19-03-19 18:38:40 INFO HiveMetaStore.audit: ugi=root ip=unknown-ip-addr cmd=Done cleaning up thread local RawStore

19-03-19 18:38:40 ERROR tool.ImportTool: Import failed: java.io.IOException: Hive CliDriver exited with status=1

At org.apache.sqoop.hive.HiveImport.executeScript (HiveImport.java:355)

At org.apache.sqoop.hive.HiveImport.importTable (HiveImport.java:241)

At org.apache.sqoop.tool.ImportTool.importTable (ImportTool.java:537)
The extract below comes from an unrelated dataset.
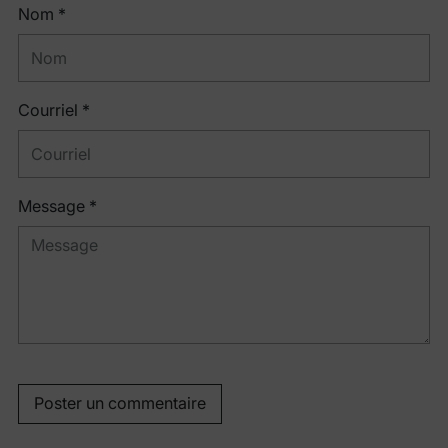
Nom *
Courriel *
Message *
Poster un commentaire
At org.apache.sqoop.tool.ImportTool.run (ImportTool.java:628)

Solution:

Create table T1 (an int,b int) row format delimited fields terminated by'\ tmarker;-- delimiters must be added when creating tables

Sqoop import-connect jdbc:mysql://172.16.9.100/hive-username hive-password system-table TBL_PRIVS-target-dir / user/sqoop-direct-M1-fields-terminated-by'\ t'

At this point, the study on "the method of building sqoop1.4.7 environment and importing and exporting mysql data to hive" is over. I hope to be able to solve your doubts. The collocation of theory and practice can better help you learn, go and try it! If you want to continue to learn more related knowledge, please continue to follow the website, the editor will continue to work hard to bring you more practical articles!

Welcome to subscribe "Shulou Technology Information " to get latest news, interesting things and hot topics in the IT industry, and controls the hottest and latest Internet news, technology news and IT industry trends.

*The comments in the above article only represent the author's personal views and do not represent the views and positions of this website. If you have more insights, please feel free to contribute and share.